One day, the Yan Sakai – a local vigilante group – seized Mr Alalula and took him away. It was the last they heard of him and his family now believes he is dead.
Ahmad, another of Mr Alalula’s brothers, said Mr Alalula was taken to a camp the vigilante shared with soldiers stationed in Anka against terror attacks.
“We waited and waited but about two to four months later, we learnt he died,” Mr Ahmad said.
Though their brother’s death remains a hearsay, it is all they hold on to since he went missing over two years ago. “We never saw his corpse but we heard he was tortured to death… if they had taken him to court, someone would have visited him at least for us to know he’s still alive,” Mr Aliyu said.
After the report of his death, Mr Alalula’s wife started and completed her ‘Iddah’, a four-month and 10-day waiting period for a Muslim widow. Then she remarried.
Fleeing terror
A few months before his retirement in 2023, Lawali Abdullahi, 55, stopped showing up at the health centre in Abare where he worked. He had escaped a couple of terror attacks. But he feared his luck was running out.
Mr Abdullahi, who started his career as a health extension worker over 30 years ago, worked at several health centres across Anka and Maru LGAs in Zamfara State. He witnessed how the once-peaceful communities gradually turned violent. He had worked in Bagega, Dankurmi, Ruwan Doruwa, and Danhayin Bawa, all now rife with bandits.

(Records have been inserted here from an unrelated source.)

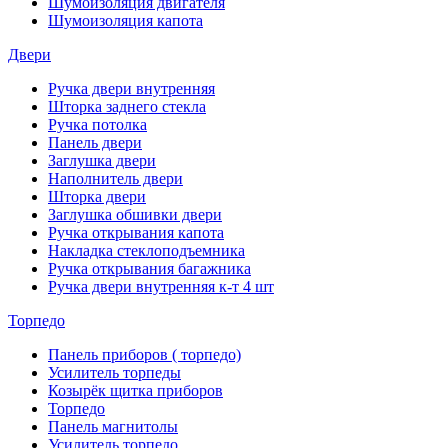
Шумоизоляция двигателя
Шумоизоляция капота
Двери
Ручка двери внутренняя
Шторка заднего стекла
Ручка потолка
Панель двери
Заглушка двери
Наполнитель двери
Шторка двери
Заглушка обшивки двери
Ручка открывания капота
Накладка стеклоподъемника
Ручка открывания багажника
Ручка двери внутренняя к-т 4 шт
Торпедо
Панель приборов ( торпедо)
Усилитель торпеды
Козырёк щитка приборов
Торпедо
Панель магнитолы
Усилитель торпедо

“When I worked at Ruwan Doruwa, everywhere was peaceful,” he recalled. “You could walk to Maru or anywhere without fear…the only thing you fear is a wild animal, and that’s if you come across any.”
When the health centre at Tungan Addaka in Anka LGA was constructed some years ago, Mr Abdullahi was deployed to head the facility. When the security situation deteriorated, the authorities shut down the health centre. “The health centre was located along the route of the bandits,” he said.
Mr Abdullahi was then transferred to head the health centre in Abare, another volatile community in Anka LGA. When the attacks in Abare started getting more frequent, he made a decision. “I stopped going there,” he told PREMIUM TIMES
“It was already a few months to my retirement, so I stopped going there. When it was time to retire, I wrote and tendered my retirement notice. I retired on 1st November 2023.”
An aged problem
In northern Nigeria, complete immunisation coverage and adequate access to healthcare services have always been challenges. However, banditry has worsened the situation, making it more precarious, said Mr Oche, the medical consultant.
He said the abduction and attacks on health workers have also complicated the situation as health workers are resisting postings to such areas.
He added that villagers and health workers in the areas were at the mercy of “whatever is happening.”
“Now, the health workers are not there, services are not being rendered, medications are not going there… So it has made the health situation even more precarious now,” he said in a telephone conversation.
“So, when the villagers in those communities are sick, how do they access healthcare? They are even afraid of travelling from one local government to the other for fear of being kidnapped.”
“Therefore, we must be able to address the issue of insecurity,” he said, adding that the health sector is ‘suffering’.
Mr Oche said the high number of children with ‘zero dose’ of essential vaccines and the low immunisation coverage in the region have always been sources of concern for public health practitioners like himself.
Out of curiosity, the public health practitioner said he had taken the samples of some children in a community in Sokoto State to find out if they had taken the BCG vaccine. However, he found that more than 30 per cent of them are not vaccinated against tuberculosis.
“I asked the community leader and he said they’ve only heard of immunisation through the radio, but ‘they don’t come here’,” he said.
Mr Oche added that the challenges that must be overcome to increase immunisation coverage include security, awareness and motivation of health workers who administer the vaccines.